The team of scientists are from the Medical Research Council Laboratory of Molecular Biology (MRC LMB), and the UK Dementia Research Institute (UK DRI) at the University of Cambridge. They say this promising approach for Alzheimer’s disease could also be applied in future to other brain disorders driven by protein aggregation inside cells, such as:
- motor neuron disease
- Huntington’s disease
- Parkinson’s disease
- Alzheimer’s disease
In two papers, published in Cell and Science, they demonstrated how utilising the unique capabilities of a protein called TRIM21 gives the potential therapies two key advantages.

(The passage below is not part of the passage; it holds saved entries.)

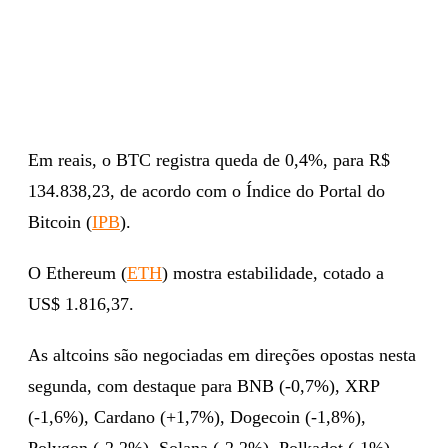
Em reais, o BTC registra queda de 0,4%, para R$
134.838,23, de acordo com o Índice do Portal do
Bitcoin (
IPB
).
O Ethereum (
ETH
) mostra estabilidade, cotado a
US$ 1.816,37.
As altcoins são negociadas em direções opostas nesta
segunda, com destaque para BNB (-0,7%), XRP
(-1,6%), Cardano (+1,7%), Dogecoin (-1,8%),
Polygon (-2,2%), Solana (-2,2%), Polkadot (-1%),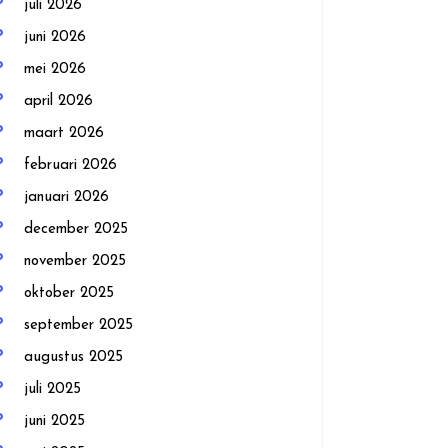
juli 2026
juni 2026
mei 2026
april 2026
maart 2026
februari 2026
januari 2026
december 2025
november 2025
oktober 2025
september 2025
augustus 2025
juli 2025
juni 2025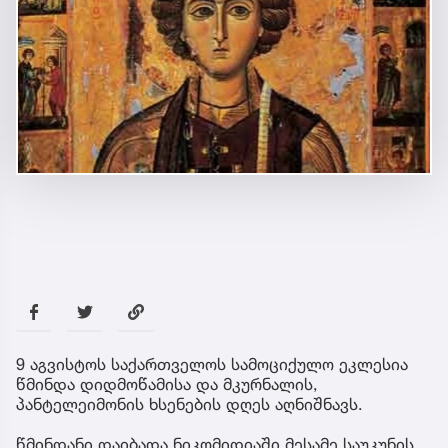
9 აგვისტოს საქართველოს სამოციქულო ეკლესია
წმინდა დიდმოწამისა და მკურნალის,
პანტელეიმონის ხსენების დღეს აღნიშნავს.
წმინდანი დაიბადა ნიკომიდიაში მესამე საუკუნის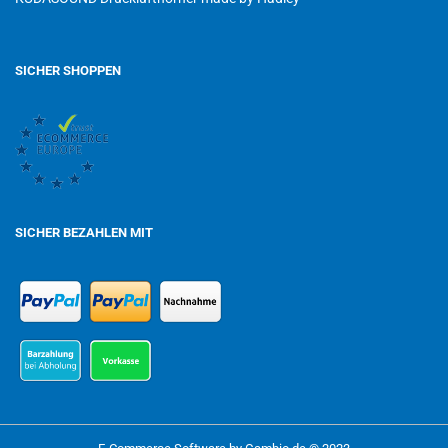
SICHER SHOPPEN
SICHER BEZAHLEN MIT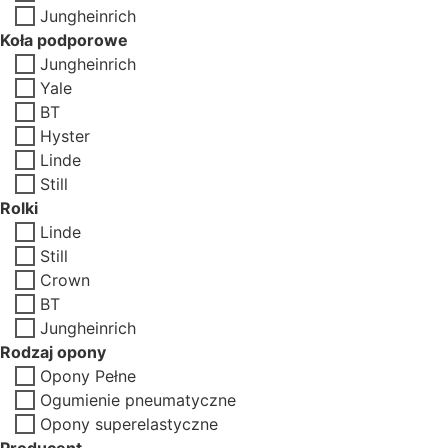
Jungheinrich
Koła podporowe
Jungheinrich
Yale
BT
Hyster
Linde
Still
Rolki
Linde
Still
Crown
BT
Jungheinrich
Rodzaj opony
Opony Pełne
Ogumienie pneumatyczne
Opony superelastyczne
Producent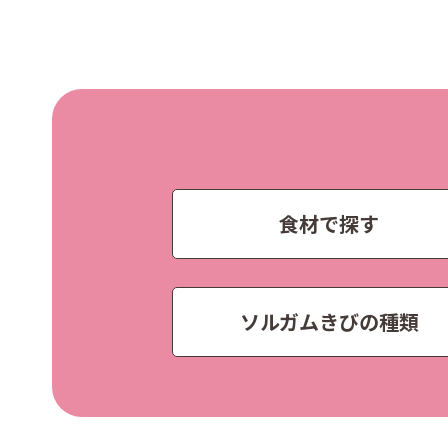
食材で探す
ソルガムきびの種類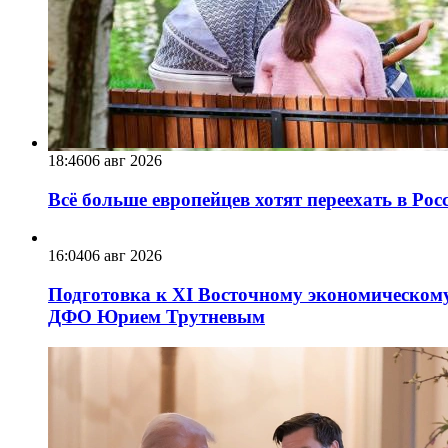
18:46
06 авг 2026
Всё больше европейцев хотят переехать в Ро
16:04
06 авг 2026
Подготовка к XI Восточному экономическому
ДФО Юрием Трутневым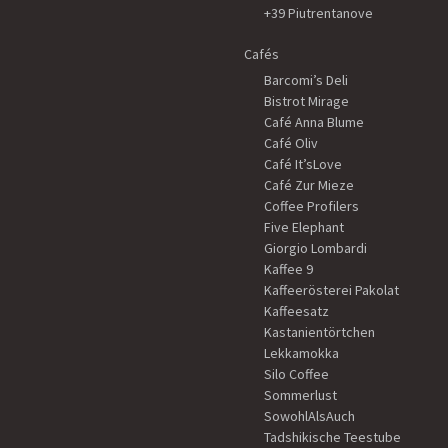
+39 Piutrentanove
Cafés
Barcomi’s Deli
Bistrot Mirage
Café Anna Blume
Café Oliv
Café It’sLove
Café Zur Mieze
Coffee Profilers
Five Elephant
Giorgio Lombardi
Kaffee 9
Kaffeerösterei Pakolat
Kaffeesatz
Kastanientörtchen
Lekkamokka
Silo Coffee
Sommerlust
SowohlAlsAuch
Tadshikische Teestube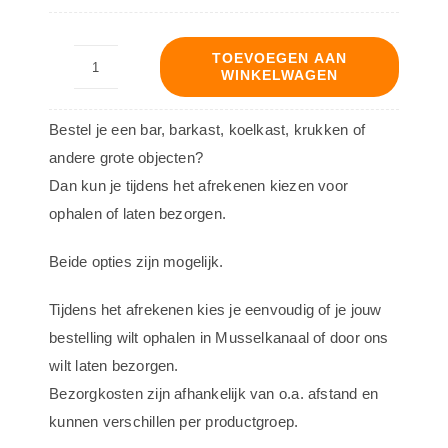
TOEVOEGEN AAN
WINKELWAGEN
Decoratiebord
-
Bestel je een bar, barkast, koelkast, krukken of
Ontwerp
andere grote objecten?
17020
Dan kun je tijdens het afrekenen kiezen voor
aantal
ophalen of laten bezorgen.
Beide opties zijn mogelijk.
Tijdens het afrekenen kies je eenvoudig of je jouw
bestelling wilt ophalen in Musselkanaal of door ons
wilt laten bezorgen.
Bezorgkosten zijn afhankelijk van o.a. afstand en
kunnen verschillen per productgroep.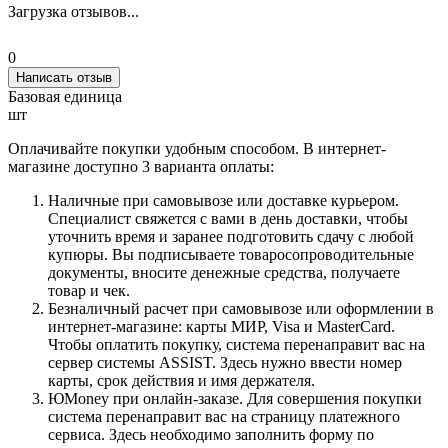
Загрузка отзывов...
0
Написать отзыв
Базовая единица
шт
Оплачивайте покупки удобным способом. В интернет-
магазине доступно 3 варианта оплаты:
Наличные при самовывозе или доставке курьером.
Специалист свяжется с вами в день доставки, чтобы
уточнить время и заранее подготовить сдачу с любой
купюры. Вы подписываете товаросопроводительные
документы, вносите денежные средства, получаете
товар и чек.
Безналичный расчет при самовывозе или оформлении в
интернет-магазине: карты МИР, Visa и MasterCard.
Чтобы оплатить покупку, система перенаправит вас на
сервер системы ASSIST. Здесь нужно ввести номер
карты, срок действия и имя держателя.
ЮMoney при онлайн-заказе. Для совершения покупки
система перенаправит вас на страницу платежного
сервиса. Здесь необходимо заполнить форму по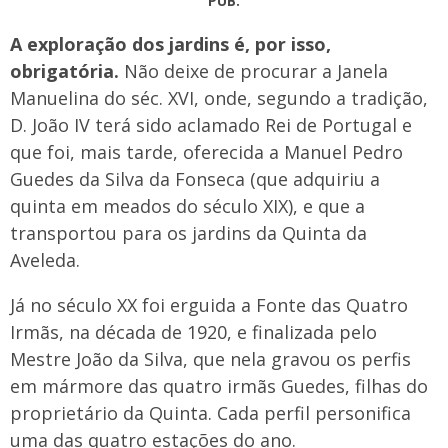
PUB.
A exploração dos jardins é, por isso,
obrigatória.
Não deixe de procurar a Janela
Manuelina do séc. XVI, onde, segundo a tradição,
D. João IV terá sido aclamado Rei de Portugal e
que foi, mais tarde, oferecida a Manuel Pedro
Guedes da Silva da Fonseca (que adquiriu a
quinta em meados do século XIX), e que a
transportou para os jardins da Quinta da
Aveleda.
Já no século XX foi erguida a Fonte das Quatro
Irmãs, na década de 1920, e finalizada pelo
Mestre João da Silva, que nela gravou os perfis
em mármore das quatro irmãs Guedes, filhas do
proprietário da Quinta. Cada perfil personifica
uma das quatro estações do ano.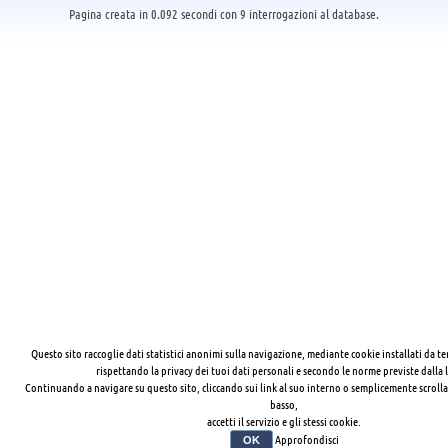
Pagina creata in 0.092 secondi con 9 interrogazioni al database.
Questo sito raccoglie dati statistici anonimi sulla navigazione, mediante cookie installati da te
rispettando la privacy dei tuoi dati personali e secondo le norme previste dalla 
Continuando a navigare su questo sito, cliccando sui link al suo interno o semplicemente scrolla
basso,
accetti il servizio e gli stessi cookie.
Approfondisci
OK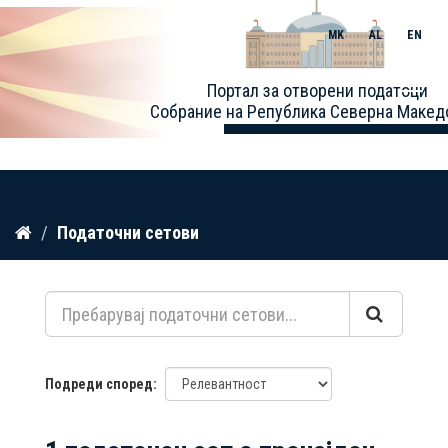
MK
AL
EN
Toggle
Портал за отворени податоци
naviga
Собрание на Република Северна Макед
Прескокнете
Податочни сетови
до
содржина
Подреди според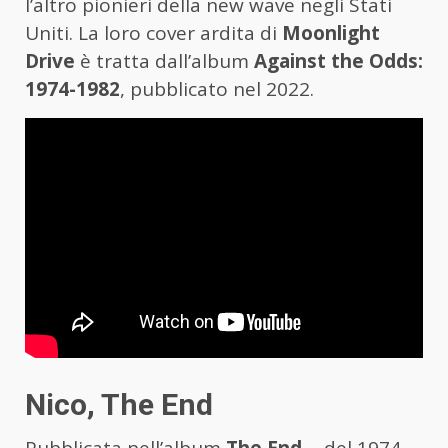
l’altro pionieri della new wave negli Stati
Uniti. La loro cover ardita di
Moonlight
Drive
è tratta dall’album
Against the Odds:
1974-1982
, pubblicato nel 2022.
Nico, The End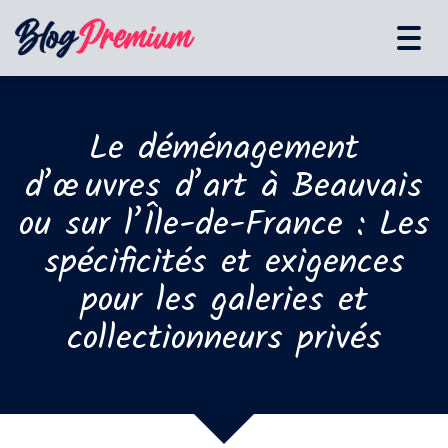
Tog
navi
Le déménagement
d’œuvres d’art à Beauvais
ou sur l’Île-de-France : Les
spécificités et exigences
pour les galeries et
collectionneurs privés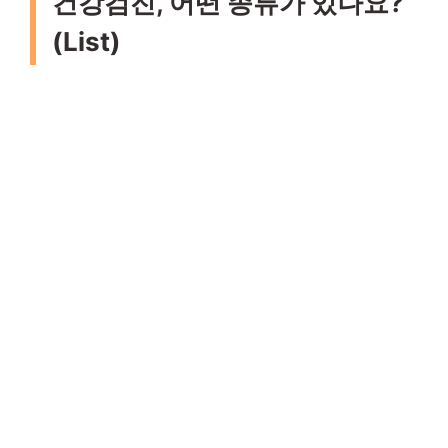
건강검진, 어떤 종류가 있나요?
(List)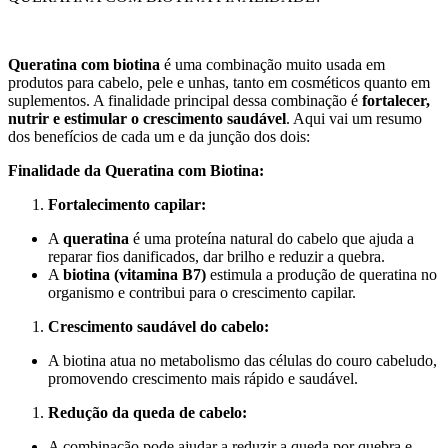
Queratina com biotina
é uma combinação muito usada em
produtos para cabelo, pele e unhas, tanto em cosméticos quanto em
suplementos. A finalidade principal dessa combinação é
fortalecer,
nutrir e estimular o crescimento saudável
. Aqui vai um resumo
dos benefícios de cada um e da junção dos dois:
Finalidade da Queratina com Biotina:
Fortalecimento capilar:
A
queratina
é uma proteína natural do cabelo que ajuda a
reparar fios danificados, dar brilho e reduzir a quebra.
A
biotina (vitamina B7)
estimula a produção de queratina no
organismo e contribui para o crescimento capilar.
Crescimento saudável do cabelo:
A biotina atua no metabolismo das células do couro cabeludo,
promovendo crescimento mais rápido e saudável.
Redução da queda de cabelo:
A combinação pode ajudar a reduzir a queda por quebra e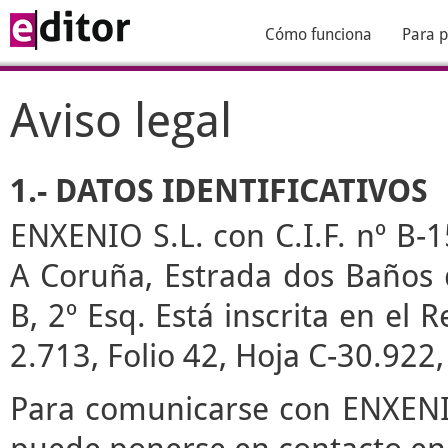
Cómo funciona
Para p
Aviso legal
1.- DATOS IDENTIFICATIVOS
ENXENIO S.L. con C.I.F. nº B-1
A Coruña, Estrada dos Baños de
B, 2º Esq. Está inscrita en el
2.713, Folio 42, Hoja C-30.922
Para comunicarse con ENXENIO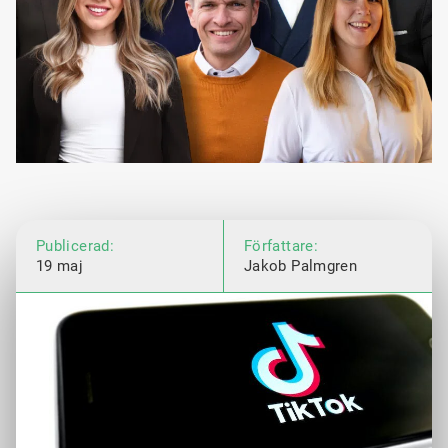
Publicerad:
Författare:
19 maj
Jakob Palmgren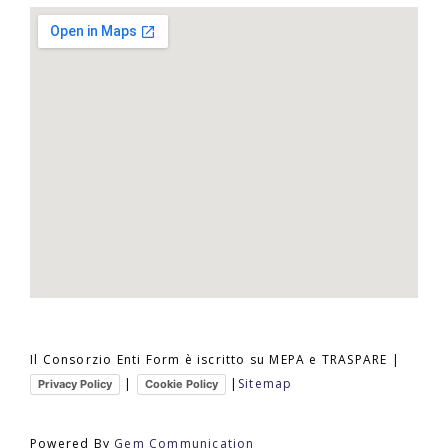
Il Consorzio Enti Form è iscritto su MEPA e TRASPARE |
|
|
Sitemap
Privacy Policy
Cookie Policy
Powered By
Gem Communication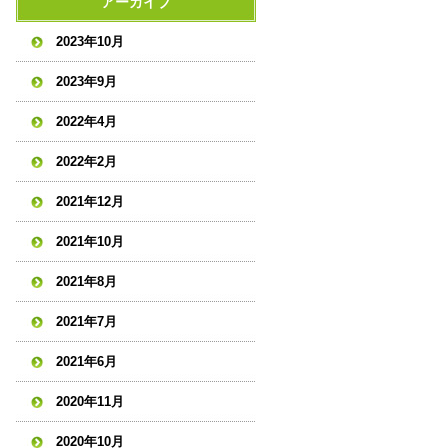
アーカイブ
2023年10月
2023年9月
2022年4月
2022年2月
2021年12月
2021年10月
2021年8月
2021年7月
2021年6月
2020年11月
2020年10月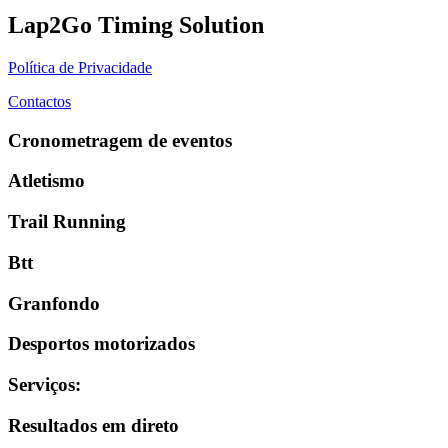
Lap2Go Timing Solution
Política de Privacidade
Contactos
Cronometragem de eventos
Atletismo
Trail Running
Btt
Granfondo
Desportos motorizados
Serviços
:
Resultados em direto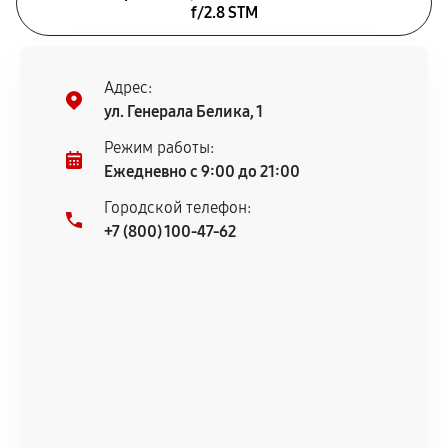
f/2.8 STM
Адрес:
ул. Генерала Белика, 1
Режим работы:
Ежедневно с 9:00 до 21:00
Городской телефон:
+7 (800) 100-47-62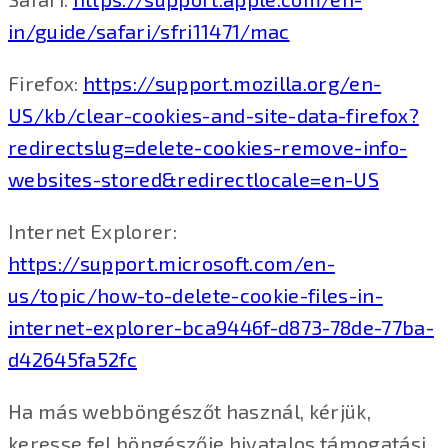
in/guide/safari/sfri11471/mac
Firefox:
https://support.mozilla.org/en-
US/kb/clear-cookies-and-site-data-firefox?
redirectslug=delete-cookies-remove-info-
websites-stored&redirectlocale=en-US
Internet Explorer:
https://support.microsoft.com/en-
us/topic/how-to-delete-cookie-files-in-
internet-explorer-bca9446f-d873-78de-77ba-
d42645fa52fc
Ha más webböngészőt használ, kérjük,
keresse fel böngészője hivatalos támogatási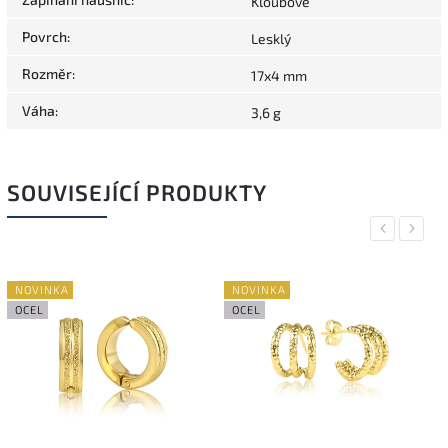
Kloubové
Povrch
:
Lesklý
Rozměr
:
17x4 mm
Váha
:
3,6 g
SOUVISEJÍCÍ PRODUKTY
Previous
Next
NOVINKA
NOVINKA
OCEL
OCEL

Firstly, they only destroyed the disease-linked tau aggregates, leaving healthy tau proteins intact. And secondly, the therapies removed already established tau aggregates in mice, not just preventing the formation of new aggregates.
Tau tangles
There are two main proteins that become misfolded and accumulate into aggregates in the brains of people affected by Alzheimer’s disease: tau and amyloid.
Amyloid aggregates form in the spaces between brain cells, where they are being targeted by new antibody therapies, such as lecanemab.
In contrast, tau ‘tangles’ largely form inside nerve cells, although aggregates can spread from cell to cell, which is strongly associated with cognitive decline as the disease progresses.
It is difficult for antibody therapies to access tau inside cells, therefore they do not remove existing tau aggregates inside cells. At best they prevent aggregates from spreading.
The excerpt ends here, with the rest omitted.